Мы пересекаем марь, за ней сейчас же начинаются плотные непроходимые стланиковые заросли. Погружаясь в них, ты невольно ощущаешь их необъятность, загадочность. Зелёная чаща прикрывает плотным руном каменистые откосы, стекает густой чернотою в глубину ущелий. Стланик встречает нас густым сплетением стволов, сквозь которые можно пробраться, работая и ногами и руками. Но мы к этому привыкли, как и ко многим прочим препятствиям, без которых наше путешествие не было бы интересным.
За ручьём, собирающим воду с перевальных котловин, сразу начинается подъём. Видимо, древний ледник, некогда покрывавший хребет, успел только оконтурить скалами будущий цирк, но выпахать из него коренные породы не хватило сил. Так и остался цирк незаконченным.
Поднимаемся левым краем котловины. Улукиткан отстаёт. Какое беспокойное чувство гонит старого эвенка на эту скальную вершину? Крутизна отнимает у него силы, лёгким не хватает воздуха, он весь трясётся, а всё же идёт, выискивая проход между крупных обломков, заплетённых стлаником и прикрытых лишайниками. С нами поднимаются по утёсам ели, хватаясь цепкими корнями за угловатые камни и упираясь острыми вершинами в небо. Сюда же, к верхним скалам, выбегают небольшими табунами ольхи.

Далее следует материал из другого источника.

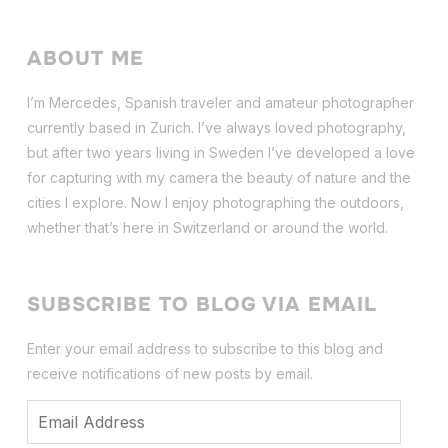
ABOUT ME
I’m Mercedes, Spanish traveler and amateur photographer
currently based in Zurich. I’ve always loved photography,
but after two years living in Sweden I’ve dev
eloped a love
for capturing with my camera the beauty of nature and the
cities I explore. Now I enjoy photographing the outdoors,
whether that’s here in Switzerland or around the world.
SUBSCRIBE TO BLOG VIA EMAIL
Enter your email address to subscribe to this blog and
receive notifications of new posts by email.
Email
Address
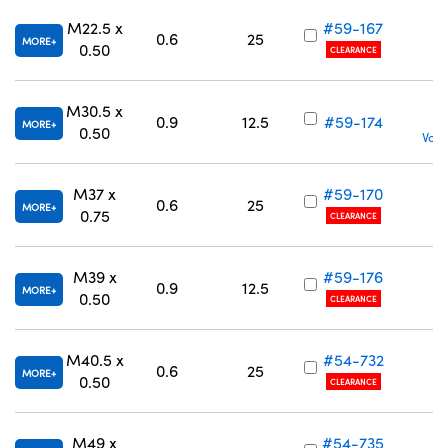
M22.5 x
#59-167
0.6
25
MORE
0.50
CLEARANCE
M30.5 x
0.9
12.5
#59-174
MORE
0.50
Volu
M37 x
#59-170
0.6
25
MORE
0.75
CLEARANCE
M39 x
#59-176
0.9
12.5
MORE
0.50
CLEARANCE
M40.5 x
#54-732
0.6
25
MORE
0.50
CLEARANCE
M49 x
#54-735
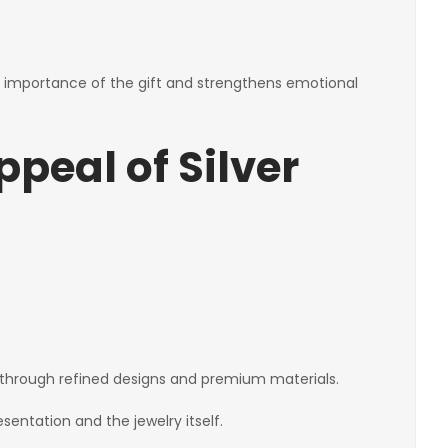
importance of the gift and strengthens emotional
peal of Silver
through refined designs and premium materials.
entation and the jewelry itself.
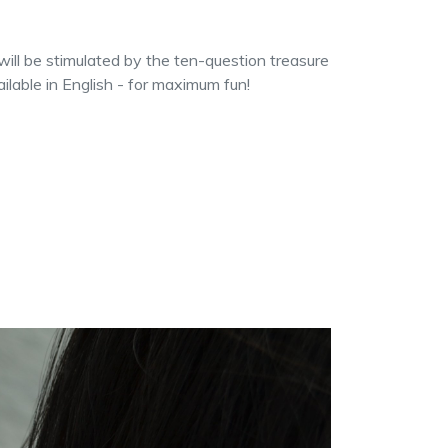
will be stimulated by the ten-question treasure
ilable in English - for maximum fun!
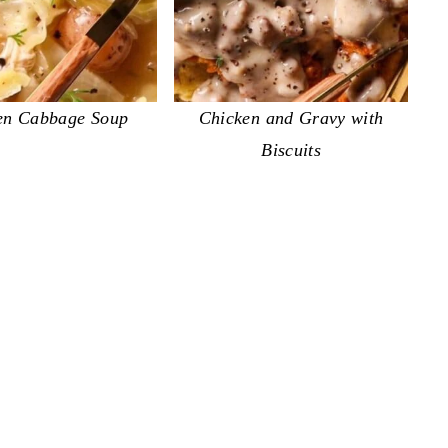
en Cabbage Soup
Chicken and Gravy with
Biscuits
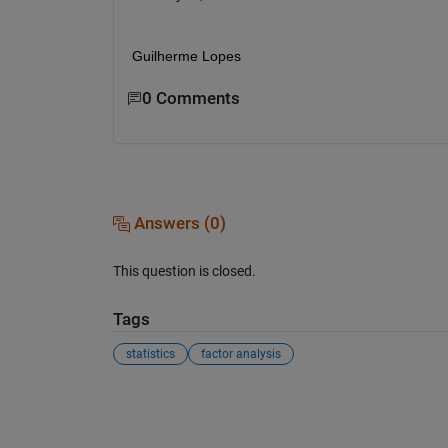
Guilherme Lopes 
0 Comments
Answers (0)
This question is closed.
Tags
statistics
factor analysis
See Also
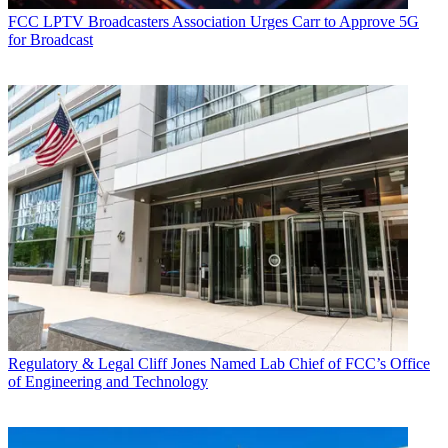
FCC
LPTV Broadcasters Association Urges Carr to Approve 5G
for Broadcast
Regulatory & Legal
Cliff Jones Named Lab Chief of FCC’s Office
of Engineering and Technology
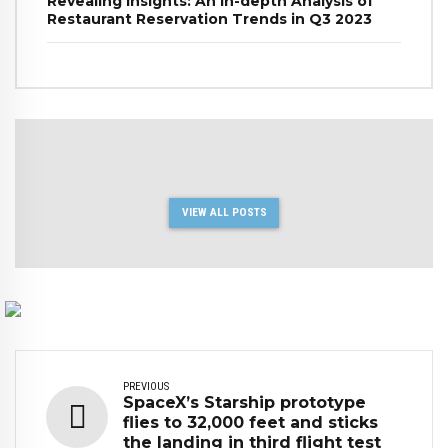
Revealing Insights: An In-depth Analysis of
Restaurant Reservation Trends in Q3 2023
VIEW ALL POSTS
PREVIOUS
SpaceX’s Starship prototype
flies to 32,000 feet and sticks
the landing in third flight test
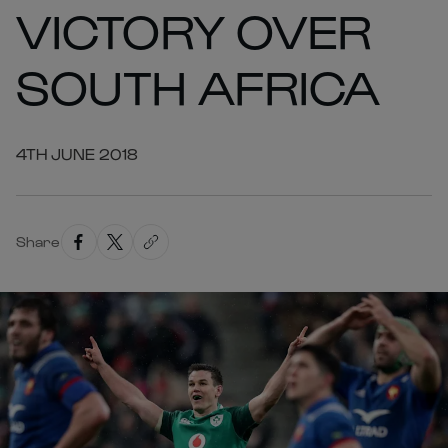
VICTORY OVER
SOUTH AFRICA
4TH JUNE 2018
Share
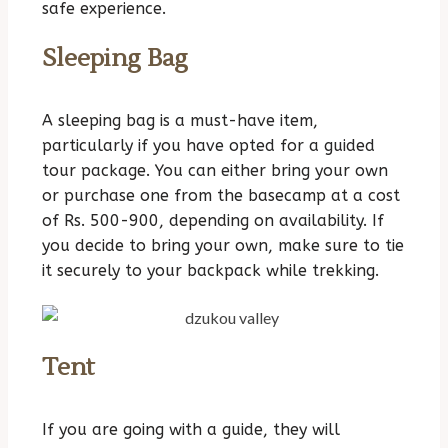
safe experience.
Sleeping Bag
A sleeping bag is a must-have item,
particularly if you have opted for a guided
tour package. You can either bring your own
or purchase one from the basecamp at a cost
of Rs. 500-900, depending on availability. If
you decide to bring your own, make sure to tie
it securely to your backpack while trekking.
Tent
If you are going with a guide, they will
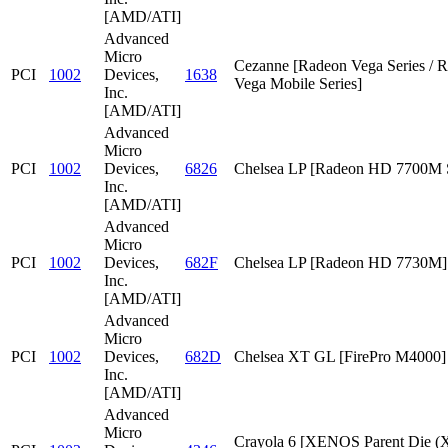
[AMD/ATI]
Advanced
Micro
Cezanne [Radeon Vega Series / 
PCI
1002
Devices,
1638
Vega Mobile Series]
Inc.
[AMD/ATI]
Advanced
Micro
PCI
1002
Devices,
6826
Chelsea LP [Radeon HD 7700M S
Inc.
[AMD/ATI]
Advanced
Micro
PCI
1002
Devices,
682F
Chelsea LP [Radeon HD 7730M]
Inc.
[AMD/ATI]
Advanced
Micro
PCI
1002
Devices,
682D
Chelsea XT GL [FirePro M4000]
Inc.
[AMD/ATI]
Advanced
Micro
Crayola 6 [XENOS Parent Die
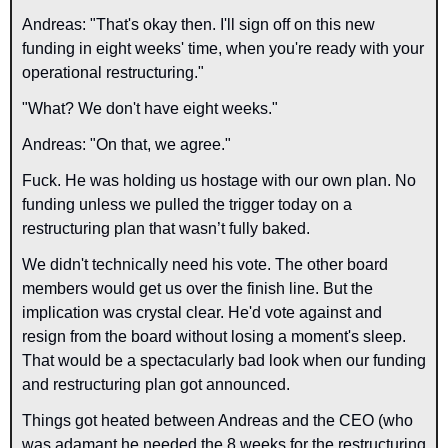
Andreas: "That's okay then. I'll sign off on this new 
funding in eight weeks' time, when you're ready with your 
operational restructuring."
"What? We don't have eight weeks."
Andreas: "On that, we agree."
Fuck. He was holding us hostage with our own plan. No 
funding unless we pulled the trigger today on a 
restructuring plan that wasn’t fully baked.
We didn't technically need his vote. The other board 
members would get us over the finish line. But the 
implication was crystal clear. He'd vote against and 
resign from the board without losing a moment's sleep. 
That would be a spectacularly bad look when our funding 
and restructuring plan got announced.
Things got heated between Andreas and the CEO (who 
was adamant he needed the 8 weeks for the restructuring 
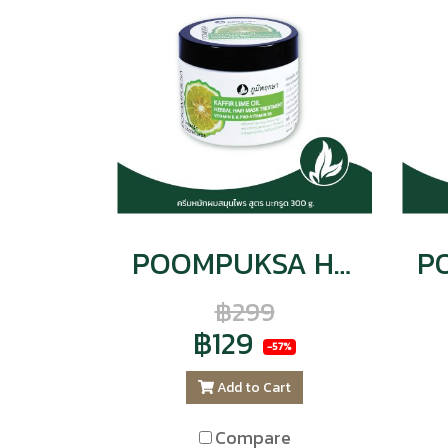
POOMPUKSA HERBAL HAIR TREATMENT KAFFIR LIME OIL VITAMIN E & PRO-VITAMIN B5
฿299
฿129
-57%
Add to Cart
Compare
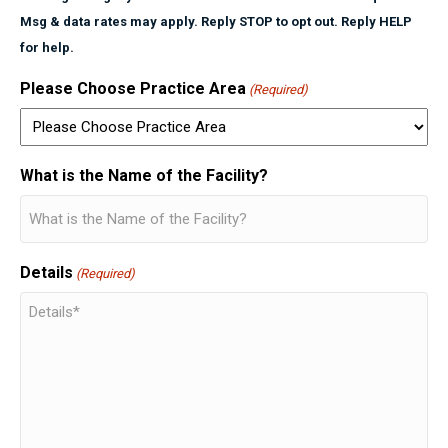
Msg & data rates may apply. Reply STOP to opt out. Reply HELP
for help.
Please Choose Practice Area
(Required)
What is the Name of the Facility?
Details
(Required)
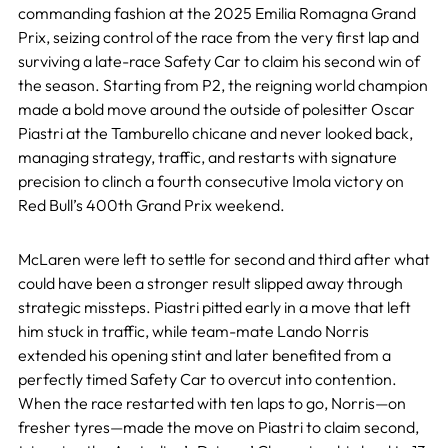
commanding fashion at the 2025 Emilia Romagna Grand
Prix, seizing control of the race from the very first lap and
surviving a late-race Safety Car to claim his second win of
the season. Starting from P2, the reigning world champion
made a bold move around the outside of polesitter Oscar
Piastri at the Tamburello chicane and never looked back,
managing strategy, traffic, and restarts with signature
precision to clinch a fourth consecutive Imola victory on
Red Bull’s 400th Grand Prix weekend.
McLaren were left to settle for second and third after what
could have been a stronger result slipped away through
strategic missteps. Piastri pitted early in a move that left
him stuck in traffic, while team-mate Lando Norris
extended his opening stint and later benefited from a
perfectly timed Safety Car to overcut into contention.
When the race restarted with ten laps to go, Norris—on
fresher tyres—made the move on Piastri to claim second,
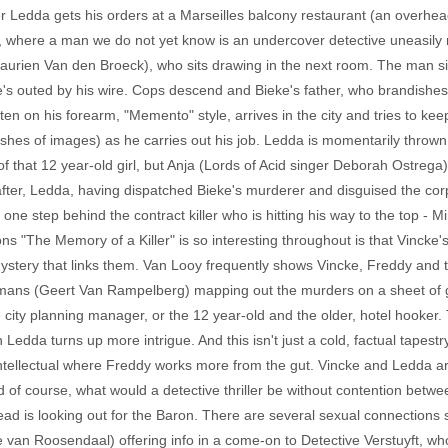
ter Ledda gets his orders at a Marseilles balcony restaurant (an overhe
, where a man we do not yet know is an undercover detective uneasily n
Laurien Van den Broeck), who sits drawing in the next room. The man sit
he's outed by his wire. Cops descend and Bieke's father, who brandishes 
n on his forearm, "Memento" style, arrives in the city and tries to kee
ashes of images) as he carries out his job. Ledda is momentarily throw
f that 12 year-old girl, but Anja (Lords of Acid singer Deborah Ostrega)
y after, Ledda, having dispatched Bieke's murderer and disguised the cor
s one step behind the contract killer who is hitting his way to the top -
 "The Memory of a Killer" is so interesting throughout is that Vincke's
 mystery that links them. Van Looy frequently shows Vincke, Freddy and
s (Geert Van Rampelberg) mapping out the murders on a sheet of glass
 city planning manager, or the 12 year-old and the older, hotel hooker.
Ledda turns up more intrigue. And this isn't just a cold, factual tapest
ntellectual where Freddy works more from the gut. Vincke and Ledda are
 of course, what would a detective thriller be without contention betwee
d is looking out for the Baron. There are several sexual connections s
 van Roosendaal) offering info in a come-on to Detective Verstuyft, 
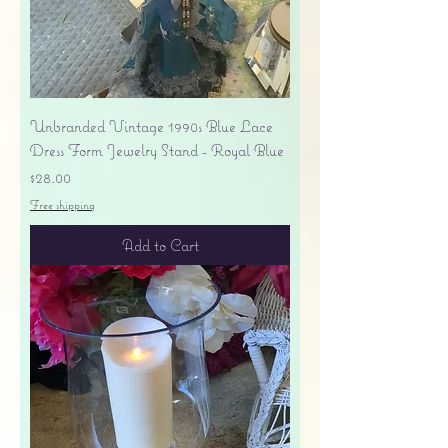
Unbranded Vintage 1990s Blue Lace
Dress Form Jewelry Stand - Royal Blue
Price
$28.00
Free shipping
Add to Cart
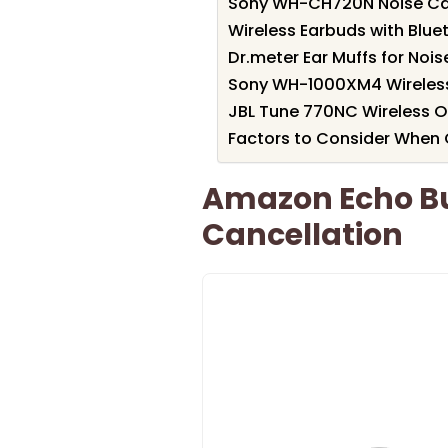
Sony WH-CH720N Noise Ca
Wireless Earbuds with Blue
Dr.meter Ear Muffs for Noi
Sony WH-1000XM4 Wireles
JBL Tune 770NC Wireless 
Factors to Consider When
Amazon Echo Bu
Cancellation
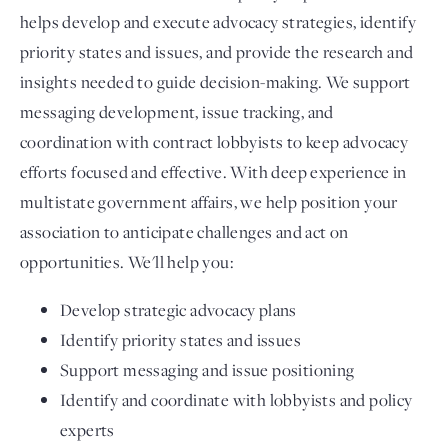
helps develop and execute advocacy strategies, identify
priority states and issues, and provide the research and
insights needed to guide decision-making. We support
messaging development, issue tracking, and
coordination with contract lobbyists to keep advocacy
efforts focused and effective. With deep experience in
multistate government affairs, we help position your
association to anticipate challenges and act on
opportunities. We'll help you:
Develop strategic advocacy plans
Identify priority states and issues
Support messaging and issue positioning
Identify and coordinate with lobbyists and policy
experts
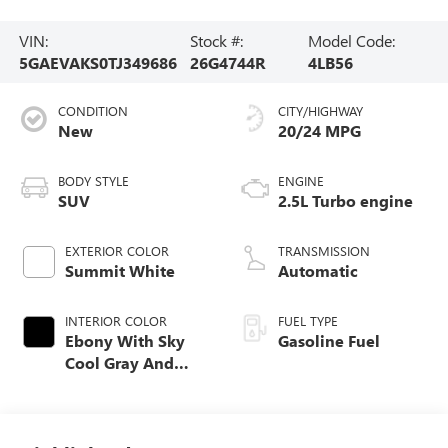
VIN:
Stock #:
Model Code:
5GAEVAKS0TJ349686
26G4744R
4LB56
CONDITION
CITY/HIGHWAY
New
20/24 MPG
BODY STYLE
ENGINE
SUV
2.5L Turbo engine
EXTERIOR COLOR
TRANSMISSION
Summit White
Automatic
INTERIOR COLOR
FUEL TYPE
Ebony With Sky
Gasoline Fuel
Cool Gray And
Ebony Interior
Accents,
Leatherette Seat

Но вот мы взбираемся на последние утёсы, нависающие над чащиной. Дальше идти легче. Измельчал стланик, стало просторно. За пологим гребнем виднеется широкая седловина, прикрытая мелкой россыпью да зелёными альпийскими лужайками.
Я усаживаюсь на камень отдохнуть, а Улукиткан, устало опершись грудью на обломок, смотрит на седловину…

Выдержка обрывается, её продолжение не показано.